Early last year, my garage door opener’s motor died. While researching potential replacement units, I focused on Chamberlain’s products because they had a reputation for high quality. Once I settled on a model, I noticed another option: for a little more money, Chamberlain would include the MyQ Internet Gateway, its new system for monitoring and controlling the opener via the Internet. Curiosity got the best of me, so I went for it.

After installing the opener, the MyQ languished in my closet for months. I loved the idea of getting an alert if I left my garage door open— I can’t count the number of times I’ve turned around five minutes after leaving the house to double-check that it was closed—but I felt sure there would be a security flaw in the MyQ that would make me worse off. The emergence of the Internet of Things (IoT) has turned trusted, long-standing companies into unwitting network attack vectors. 1

But the MyQ is different from— and more impactful than—other IoT devices: it controls access to my house. That got me thinking: What if I wanted to solve this problem from the ground up? How would I design an Internet-connected garage door opener (“IoT opener”) to be adequately secure? Is it possible?

The Ground Rules

First, I define “adequately secure” to mean no less secure than the traditional rolling-code garage door opener. Because that’s the system the MyQ is replacing, it seems like the right standard.
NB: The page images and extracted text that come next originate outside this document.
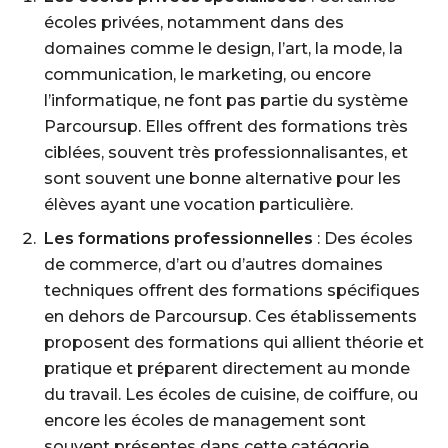
écoles privées, notamment dans des
domaines comme le design, l’art, la mode, la
communication, le marketing, ou encore
l’informatique, ne font pas partie du système
Parcoursup. Elles offrent des formations très
ciblées, souvent très professionnalisantes, et
sont souvent une bonne alternative pour les
élèves ayant une vocation particulière.
Les formations professionnelles
: Des écoles
de commerce, d’art ou d’autres domaines
techniques offrent des formations spécifiques
en dehors de Parcoursup. Ces établissements
proposent des formations qui allient théorie et
pratique et préparent directement au monde
du travail. Les écoles de cuisine, de coiffure, ou
encore les écoles de management sont
souvent présentes dans cette catégorie.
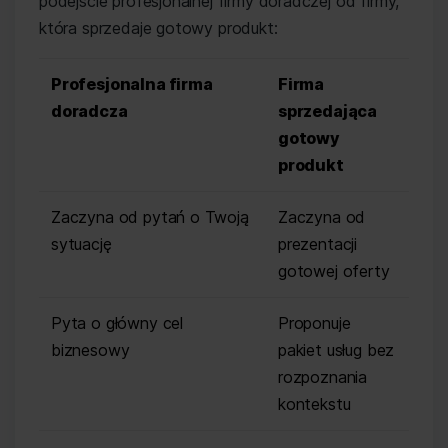
podejście profesjonalnej firmy doradczej od firmy,
która sprzedaje gotowy produkt:
Profesjonalna firma
Firma
doradcza
sprzedająca
gotowy
produkt
Zaczyna od pytań o Twoją
Zaczyna od
sytuację
prezentacji
gotowej oferty
Pyta o główny cel
Proponuje
biznesowy
pakiet usług bez
rozpoznania
kontekstu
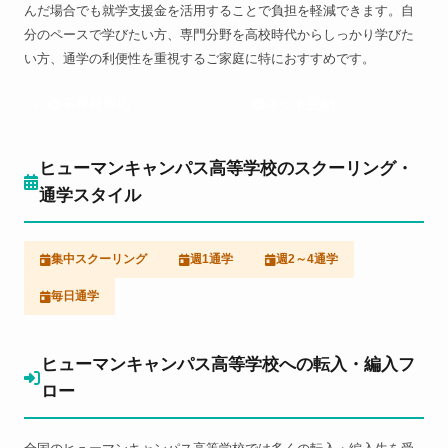
んだ場合でも就学支援金を活用することで負担を軽減できます。自
分のペースで学びたい方、専門分野を高校時代からしっかり学びた
い方、通学の利便性を重視するご家庭に特におすすめです。
不登校対応
ネット完結
ヒューマンキャンパス高等学校のスクーリング・
通学スタイル
集中スクーリング
週1通学
週2～4通学
毎日通学
ヒューマンキャンパス高等学校への転入・編入フ
ロー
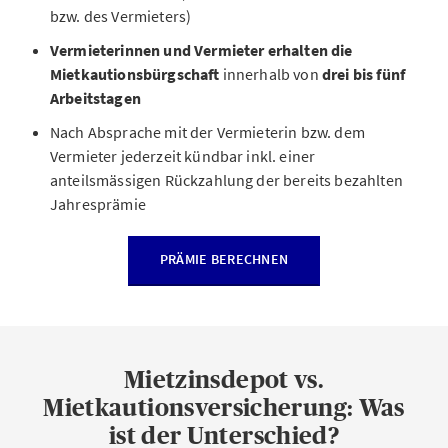
bzw. des Vermieters)
Vermieterinnen und Vermieter erhalten die
Mietkautionsbürgschaft
innerhalb von
drei bis fünf
Arbeitstagen
Nach Absprache mit der Vermieterin bzw. dem
Vermieter jederzeit kündbar inkl. einer
anteilsmässigen Rückzahlung der bereits bezahlten
Jahresprämie
PRÄMIE BERECHNEN
Mietzinsdepot vs.
Mietkautionsversicherung: Was
ist der Unterschied?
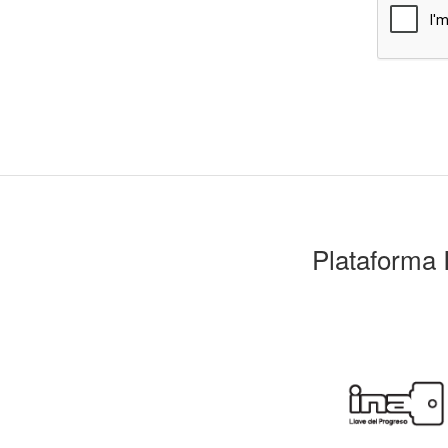
Plataforma 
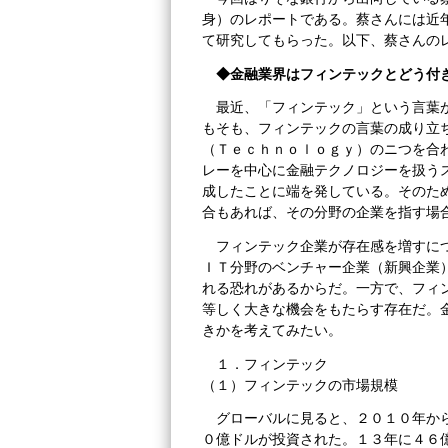
身）のレポートである。蔡さんには近
て研究してもらった。以下、蔡さんの
◆金融業界はフィンテックとどう付
最近、「フィンテック」という言葉
もそも、フィンテックの言葉の成り立
（Ｔｅｃｈｎｏｌｏｇｙ）のニつを合
レーを中心に金融テクノロジーを扱う
成したことに端を発している。そのた
合もあれば、その分野の企業を指す場
フィンテック企業が存在感を増すに
ＩＴ分野のベンチャー企業（新興企業
れる恐れがあるからだ。一方で、フィ
等しく大きな機会をもたらす存在だ。
きかを考えてみたい。
１．フィンテック
（１）フィンテックの市場規模
グローバルに見ると、２０１０年か
０億ドルが投資された。１３年に４６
Second, due to space constraints, I focus only on design. The usual implementation caveats—for example, the need for well-written code and correct use of encryption libraries—still apply, but I won’t address them in detail.
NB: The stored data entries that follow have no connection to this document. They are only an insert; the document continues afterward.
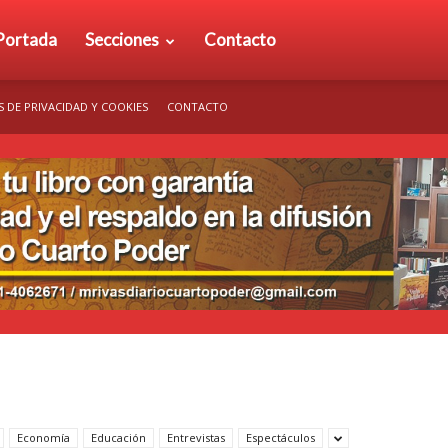
rio
Portada
Secciones
Contacto
S DE PRIVACIDAD Y COOKIES
CONTACTO
arto
der
Economía
Educación
Entrevistas
Espectáculos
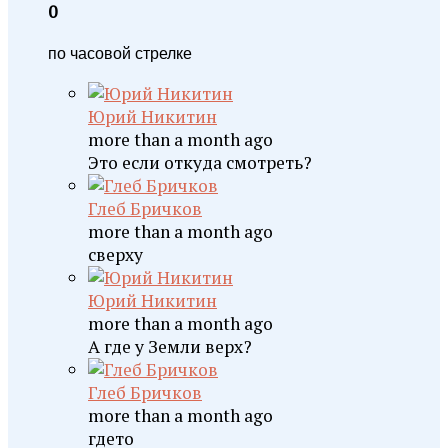
0
по часовой стрелке
Юрий Никитин
more than a month ago
Это если откуда смотреть?
Глеб Бричков
more than a month ago
сверху
Юрий Никитин
more than a month ago
А где у Земли верх?
Глеб Бричков
more than a month ago
гдето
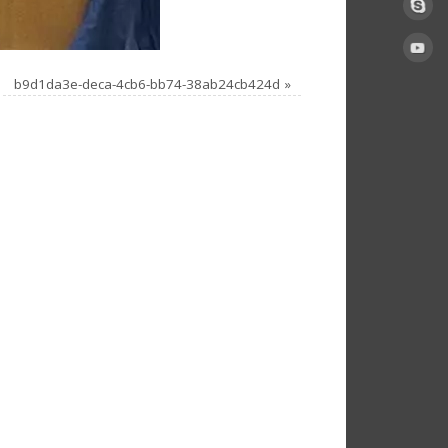
b9d1da3e-deca-4cb6-bb74-38ab24cb424d
»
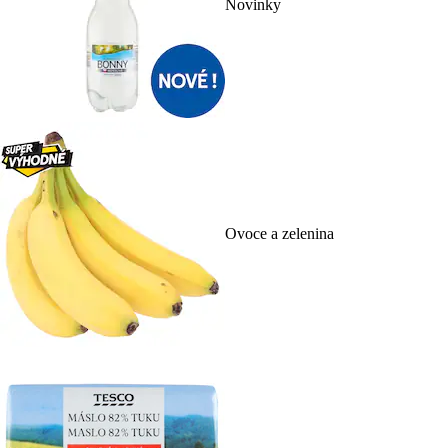
Novinky
Ovoce a zelenina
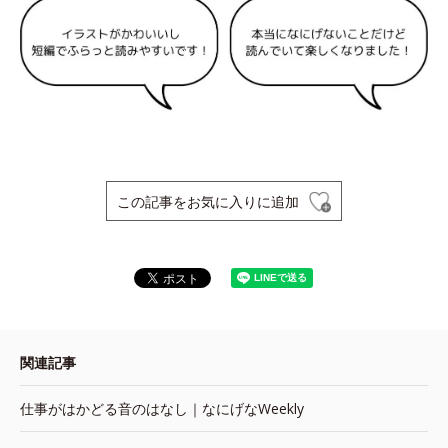
この記事をお気に入りに追加
関連記事
仕事がはかどる音のはなし｜なにげなWeekly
Third, I assume the same basic set of features the MyQ offers: a user can open or close a garage door via the Internet from a smartphone or computer and receive emails or push notifications when the door’s status changes.

Standard Garage Door Openers

If the standard is the security of rolling-code openers, we first need to understand how those openers work.
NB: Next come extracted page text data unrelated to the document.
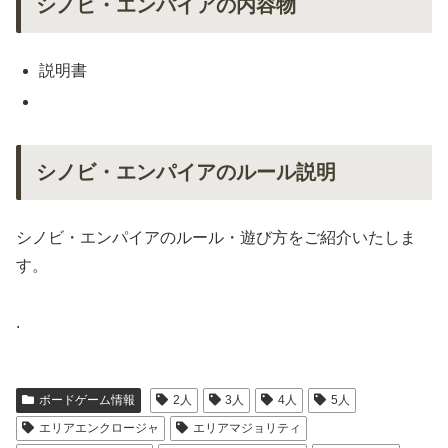
シノビ・エンパイアの内容物
説明書
シノビ・エンパイアのルール説明
シノビ・エンパイアのルール・遊び方をご紹介いたしま
す。
.
ボードゲーム情報
2人
3人
4人
5人
エリアエンクロージャ
エリアマジョリティ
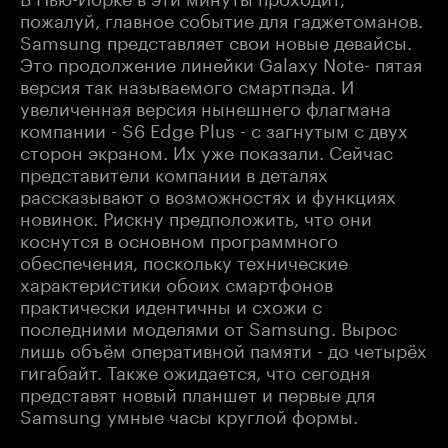
пожалуй, главное событие для гаджетоманов.
Samsung представляет свои новые девайсы.
Это продолжение линейки Galaxy Note- пятая
версия так называемого смартпэда. И
увеличенная версия нынешнего флагмана
компании - S6 Edge Plus - с загнутым с двух
сторон экраном. Их уже показали. Сейчас
представители компании в деталях
рассказывают о возможностях и функциях
новинок. Рискну предположить, что они
коснутся в основном программного
обеспечения, поскольку технические
характеристики обоих смартфонов
практически идентичны и схожи с
последними моделями от Samsung. Вырос
лишь объём оперативной памяти - до четырёх
гигабайт. Также ожидается, что сегодня
представят новый планшет и первые для
Samsung умные часы круглой формы.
The most popular rollingcode implementation is a product called KeeLoq, a lightweight block cipher that generates codes based on a cryptographic key and a counter. When a user syncs a remote control with a garage door opener, the remote control begins to generate the same codes, in the same order, as that opener. Thereafter, when a user pushes the “open” button, the remote control increments its counter, generates a new code, and broadcasts that code wirelessly. When the opener receives a code, it checks the code against the next 256 codes in its queue. (Checking against so many possible codes helps ensure that the remote control and the opener don’t lose sync when a user presses the button outside the opener’s receiving range.) If the code is a match, the opener increments its counter to just above the matching code and opens the door. In addition to using remote controls, some users mount keypads in front of their garages that similarly sync with the openers; these keypads broadcast a code when a user correctly enters a numeric password.

The simplest way for attackers to open a rolling-code garage door opener is to sync it to a new remote control. Replacement remote controls are available at just about any hardware store, and syncing them requires only a few minutes alone in the garage. A similarly easy option is to go after the keypad by spying on the user, or deduce or bruteforce the code. A third option is a physical attack. Most openers include an emergency release rope just inside the door. If an attacker can slip a wire hanger above the door and latch onto that rope, a skilled tug can unlock the door. The final option for attacking traditional openers is to go after the rolling-code mechanism itself. Over the past decade, several researchers have developed methods to derive a KeeLoq key given access to a working, synced remote control. 2–4A simpler but less effective approach is to sniff a code over the air from a remote control by pushing the “open” button outside the opener’s range, and then using that code before the owner comes home (at which point, that code will expire).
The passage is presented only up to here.